>>>
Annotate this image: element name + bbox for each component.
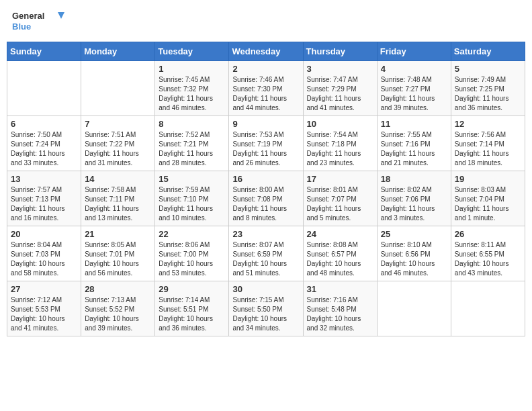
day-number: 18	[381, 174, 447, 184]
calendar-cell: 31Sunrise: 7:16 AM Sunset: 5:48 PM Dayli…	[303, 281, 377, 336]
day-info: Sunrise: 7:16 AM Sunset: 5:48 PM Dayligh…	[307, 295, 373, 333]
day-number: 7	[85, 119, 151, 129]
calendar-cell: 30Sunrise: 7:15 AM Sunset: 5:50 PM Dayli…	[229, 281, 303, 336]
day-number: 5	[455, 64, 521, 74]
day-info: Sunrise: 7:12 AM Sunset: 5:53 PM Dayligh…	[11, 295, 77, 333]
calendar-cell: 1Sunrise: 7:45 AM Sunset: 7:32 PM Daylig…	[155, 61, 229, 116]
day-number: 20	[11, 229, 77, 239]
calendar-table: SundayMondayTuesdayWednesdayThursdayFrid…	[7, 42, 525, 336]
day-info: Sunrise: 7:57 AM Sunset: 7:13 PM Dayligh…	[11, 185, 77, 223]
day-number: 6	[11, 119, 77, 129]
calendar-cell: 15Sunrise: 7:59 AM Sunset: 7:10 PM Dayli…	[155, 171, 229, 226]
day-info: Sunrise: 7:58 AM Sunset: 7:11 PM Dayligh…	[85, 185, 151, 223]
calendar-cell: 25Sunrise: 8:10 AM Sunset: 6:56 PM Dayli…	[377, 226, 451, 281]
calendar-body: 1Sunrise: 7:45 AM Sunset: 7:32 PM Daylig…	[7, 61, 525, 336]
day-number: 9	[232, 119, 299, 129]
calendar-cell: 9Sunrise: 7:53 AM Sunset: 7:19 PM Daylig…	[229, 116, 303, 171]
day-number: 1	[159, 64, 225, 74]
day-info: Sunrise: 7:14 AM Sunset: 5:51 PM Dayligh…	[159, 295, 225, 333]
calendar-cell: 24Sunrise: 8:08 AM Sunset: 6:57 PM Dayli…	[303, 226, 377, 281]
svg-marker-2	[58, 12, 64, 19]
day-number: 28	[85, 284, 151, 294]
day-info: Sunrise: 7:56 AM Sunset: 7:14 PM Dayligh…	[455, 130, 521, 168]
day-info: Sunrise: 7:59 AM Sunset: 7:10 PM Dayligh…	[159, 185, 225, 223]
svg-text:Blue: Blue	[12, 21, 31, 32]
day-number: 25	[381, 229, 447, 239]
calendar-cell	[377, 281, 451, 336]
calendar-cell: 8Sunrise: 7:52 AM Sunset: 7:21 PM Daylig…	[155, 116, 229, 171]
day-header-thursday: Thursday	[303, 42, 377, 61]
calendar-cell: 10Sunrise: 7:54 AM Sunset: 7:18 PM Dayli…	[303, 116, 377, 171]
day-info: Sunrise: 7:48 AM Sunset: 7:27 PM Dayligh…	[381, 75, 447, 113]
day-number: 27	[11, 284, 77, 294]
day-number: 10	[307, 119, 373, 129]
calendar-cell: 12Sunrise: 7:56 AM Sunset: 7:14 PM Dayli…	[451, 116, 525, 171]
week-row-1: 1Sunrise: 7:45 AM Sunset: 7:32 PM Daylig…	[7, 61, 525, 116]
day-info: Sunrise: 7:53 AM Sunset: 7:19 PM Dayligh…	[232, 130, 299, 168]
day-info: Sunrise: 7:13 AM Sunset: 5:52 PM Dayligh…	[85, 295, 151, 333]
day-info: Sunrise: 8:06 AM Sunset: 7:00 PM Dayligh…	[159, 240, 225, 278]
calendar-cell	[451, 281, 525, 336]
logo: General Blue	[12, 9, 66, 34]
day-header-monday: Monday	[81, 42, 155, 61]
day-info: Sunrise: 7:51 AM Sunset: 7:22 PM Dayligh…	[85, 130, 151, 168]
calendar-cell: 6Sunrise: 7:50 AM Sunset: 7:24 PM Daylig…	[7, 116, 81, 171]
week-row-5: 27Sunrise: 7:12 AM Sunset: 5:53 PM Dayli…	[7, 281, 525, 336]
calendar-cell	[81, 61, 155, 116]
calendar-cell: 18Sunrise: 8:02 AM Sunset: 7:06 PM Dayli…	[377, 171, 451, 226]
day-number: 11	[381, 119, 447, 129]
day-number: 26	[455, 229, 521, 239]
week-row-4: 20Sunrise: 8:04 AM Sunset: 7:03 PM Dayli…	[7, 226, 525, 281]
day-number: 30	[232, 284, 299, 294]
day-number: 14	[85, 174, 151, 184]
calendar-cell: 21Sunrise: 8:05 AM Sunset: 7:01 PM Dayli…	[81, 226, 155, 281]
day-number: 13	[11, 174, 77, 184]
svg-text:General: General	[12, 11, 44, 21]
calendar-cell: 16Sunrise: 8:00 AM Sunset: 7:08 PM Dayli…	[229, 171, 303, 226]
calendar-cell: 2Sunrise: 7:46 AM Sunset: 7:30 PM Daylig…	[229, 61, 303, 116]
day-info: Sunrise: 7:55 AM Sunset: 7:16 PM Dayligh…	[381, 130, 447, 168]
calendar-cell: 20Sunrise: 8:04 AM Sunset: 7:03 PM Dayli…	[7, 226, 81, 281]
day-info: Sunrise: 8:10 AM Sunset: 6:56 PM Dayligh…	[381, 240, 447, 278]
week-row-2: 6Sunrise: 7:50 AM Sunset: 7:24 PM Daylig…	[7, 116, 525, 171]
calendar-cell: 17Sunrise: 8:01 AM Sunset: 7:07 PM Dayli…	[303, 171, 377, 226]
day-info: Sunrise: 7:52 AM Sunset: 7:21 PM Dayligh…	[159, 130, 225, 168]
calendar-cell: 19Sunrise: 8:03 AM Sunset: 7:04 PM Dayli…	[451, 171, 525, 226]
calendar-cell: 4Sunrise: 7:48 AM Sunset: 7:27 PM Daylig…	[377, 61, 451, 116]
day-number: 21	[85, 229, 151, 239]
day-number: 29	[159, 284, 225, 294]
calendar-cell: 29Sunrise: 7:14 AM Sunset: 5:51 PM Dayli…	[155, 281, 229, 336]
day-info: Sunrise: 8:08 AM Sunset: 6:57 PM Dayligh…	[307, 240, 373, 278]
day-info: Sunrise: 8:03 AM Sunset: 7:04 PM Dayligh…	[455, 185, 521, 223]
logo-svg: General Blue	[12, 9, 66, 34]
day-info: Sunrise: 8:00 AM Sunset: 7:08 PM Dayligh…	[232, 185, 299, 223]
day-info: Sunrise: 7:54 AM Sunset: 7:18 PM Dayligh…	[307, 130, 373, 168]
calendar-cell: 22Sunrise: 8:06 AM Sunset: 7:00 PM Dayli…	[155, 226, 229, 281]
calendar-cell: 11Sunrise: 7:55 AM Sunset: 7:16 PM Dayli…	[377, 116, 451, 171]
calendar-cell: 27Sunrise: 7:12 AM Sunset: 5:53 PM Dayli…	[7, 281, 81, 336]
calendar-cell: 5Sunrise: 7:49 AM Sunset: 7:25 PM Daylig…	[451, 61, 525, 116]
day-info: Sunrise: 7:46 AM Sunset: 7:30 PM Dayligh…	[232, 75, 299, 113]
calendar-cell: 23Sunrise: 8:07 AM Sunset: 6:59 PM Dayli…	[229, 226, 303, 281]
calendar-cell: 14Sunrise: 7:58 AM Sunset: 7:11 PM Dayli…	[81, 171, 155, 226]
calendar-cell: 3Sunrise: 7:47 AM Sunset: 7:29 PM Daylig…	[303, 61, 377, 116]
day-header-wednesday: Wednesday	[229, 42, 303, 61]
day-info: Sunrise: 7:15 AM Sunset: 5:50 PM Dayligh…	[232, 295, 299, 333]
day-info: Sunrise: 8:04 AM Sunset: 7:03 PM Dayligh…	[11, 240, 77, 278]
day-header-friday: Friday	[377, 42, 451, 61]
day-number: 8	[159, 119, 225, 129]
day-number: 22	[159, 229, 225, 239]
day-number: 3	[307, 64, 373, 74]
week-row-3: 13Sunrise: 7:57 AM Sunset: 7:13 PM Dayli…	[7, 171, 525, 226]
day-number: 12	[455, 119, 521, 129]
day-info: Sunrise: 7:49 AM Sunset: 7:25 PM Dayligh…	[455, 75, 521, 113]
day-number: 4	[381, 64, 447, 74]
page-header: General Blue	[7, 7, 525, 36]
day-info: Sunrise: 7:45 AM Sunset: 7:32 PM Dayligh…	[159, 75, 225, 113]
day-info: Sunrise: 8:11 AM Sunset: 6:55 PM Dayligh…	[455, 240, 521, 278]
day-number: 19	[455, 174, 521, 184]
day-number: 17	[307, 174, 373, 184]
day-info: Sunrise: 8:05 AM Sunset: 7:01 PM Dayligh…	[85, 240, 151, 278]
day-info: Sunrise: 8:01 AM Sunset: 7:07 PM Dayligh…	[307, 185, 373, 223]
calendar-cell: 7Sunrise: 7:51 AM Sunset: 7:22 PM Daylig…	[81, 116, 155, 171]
<<<
>>>
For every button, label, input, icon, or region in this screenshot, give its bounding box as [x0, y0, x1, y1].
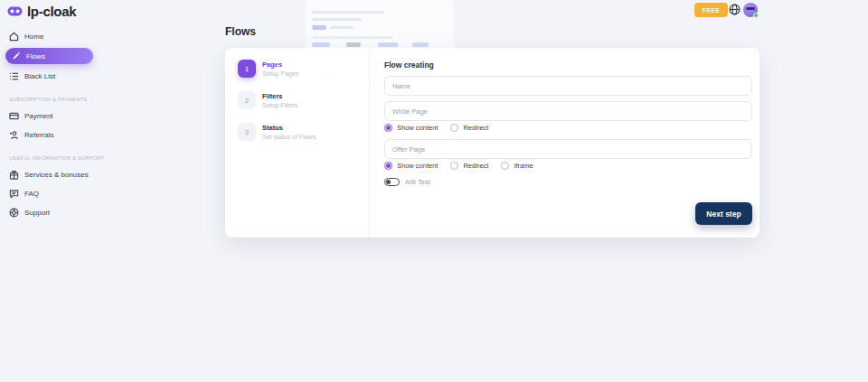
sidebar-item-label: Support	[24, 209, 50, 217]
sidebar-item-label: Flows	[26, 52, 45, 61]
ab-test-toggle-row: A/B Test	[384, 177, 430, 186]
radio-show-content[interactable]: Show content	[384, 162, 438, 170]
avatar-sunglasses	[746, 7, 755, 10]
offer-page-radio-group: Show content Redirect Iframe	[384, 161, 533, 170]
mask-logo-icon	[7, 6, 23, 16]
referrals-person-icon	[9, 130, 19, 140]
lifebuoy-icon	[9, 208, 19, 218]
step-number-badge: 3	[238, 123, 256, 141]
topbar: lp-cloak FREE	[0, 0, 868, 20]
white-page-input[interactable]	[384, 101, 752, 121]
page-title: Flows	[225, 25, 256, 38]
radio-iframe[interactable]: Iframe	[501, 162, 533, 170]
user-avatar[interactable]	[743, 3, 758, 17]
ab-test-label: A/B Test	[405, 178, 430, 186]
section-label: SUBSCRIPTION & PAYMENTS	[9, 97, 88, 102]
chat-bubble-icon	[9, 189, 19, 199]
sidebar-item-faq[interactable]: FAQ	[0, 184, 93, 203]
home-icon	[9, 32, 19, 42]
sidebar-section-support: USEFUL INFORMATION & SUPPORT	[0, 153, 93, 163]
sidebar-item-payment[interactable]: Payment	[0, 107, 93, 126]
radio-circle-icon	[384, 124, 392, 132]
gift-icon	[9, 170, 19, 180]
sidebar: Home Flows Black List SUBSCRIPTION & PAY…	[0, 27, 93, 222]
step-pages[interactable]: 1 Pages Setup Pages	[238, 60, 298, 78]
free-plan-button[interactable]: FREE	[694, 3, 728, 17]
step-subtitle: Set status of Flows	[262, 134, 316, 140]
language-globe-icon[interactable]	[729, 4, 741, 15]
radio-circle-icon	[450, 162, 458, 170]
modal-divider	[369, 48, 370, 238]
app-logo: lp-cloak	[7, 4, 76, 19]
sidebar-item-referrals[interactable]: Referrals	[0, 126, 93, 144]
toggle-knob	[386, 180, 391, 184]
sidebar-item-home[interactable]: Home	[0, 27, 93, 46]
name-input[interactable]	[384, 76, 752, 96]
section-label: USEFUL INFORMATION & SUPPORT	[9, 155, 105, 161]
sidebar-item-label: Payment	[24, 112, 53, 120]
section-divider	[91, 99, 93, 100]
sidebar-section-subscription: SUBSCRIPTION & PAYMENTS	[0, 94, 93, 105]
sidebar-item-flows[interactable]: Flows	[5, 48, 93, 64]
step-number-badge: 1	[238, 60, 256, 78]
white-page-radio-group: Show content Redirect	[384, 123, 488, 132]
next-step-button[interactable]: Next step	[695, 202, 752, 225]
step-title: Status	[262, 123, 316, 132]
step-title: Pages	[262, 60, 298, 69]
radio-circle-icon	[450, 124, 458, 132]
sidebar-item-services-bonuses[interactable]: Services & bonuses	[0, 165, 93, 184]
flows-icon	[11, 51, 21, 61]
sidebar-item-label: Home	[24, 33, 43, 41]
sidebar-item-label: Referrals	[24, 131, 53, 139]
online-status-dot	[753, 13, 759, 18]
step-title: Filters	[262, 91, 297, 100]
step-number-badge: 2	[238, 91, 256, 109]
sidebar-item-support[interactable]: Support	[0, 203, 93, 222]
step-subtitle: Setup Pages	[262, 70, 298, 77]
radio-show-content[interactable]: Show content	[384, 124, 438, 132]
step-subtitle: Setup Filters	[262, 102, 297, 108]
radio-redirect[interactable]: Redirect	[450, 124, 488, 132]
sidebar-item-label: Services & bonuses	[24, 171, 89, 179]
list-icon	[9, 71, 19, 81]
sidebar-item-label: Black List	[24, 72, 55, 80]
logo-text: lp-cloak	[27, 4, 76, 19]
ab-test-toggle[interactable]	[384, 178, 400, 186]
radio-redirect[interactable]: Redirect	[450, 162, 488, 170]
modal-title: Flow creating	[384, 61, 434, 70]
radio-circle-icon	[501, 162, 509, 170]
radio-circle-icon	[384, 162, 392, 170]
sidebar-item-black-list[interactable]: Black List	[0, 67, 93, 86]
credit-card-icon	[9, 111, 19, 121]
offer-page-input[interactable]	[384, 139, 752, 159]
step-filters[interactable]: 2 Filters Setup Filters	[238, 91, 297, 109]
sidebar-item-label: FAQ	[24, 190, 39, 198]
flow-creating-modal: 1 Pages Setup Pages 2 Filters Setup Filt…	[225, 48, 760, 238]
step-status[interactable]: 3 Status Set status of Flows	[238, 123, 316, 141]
<<<
ASSIGNED TASK: Only lines with the word "white" are wanted, so copy each one from the records.

ANSWER FOR THE TASK:
white-page-input[interactable]	[384, 101, 752, 121]
white-page-radio-group: Show content Redirect	[384, 123, 488, 132]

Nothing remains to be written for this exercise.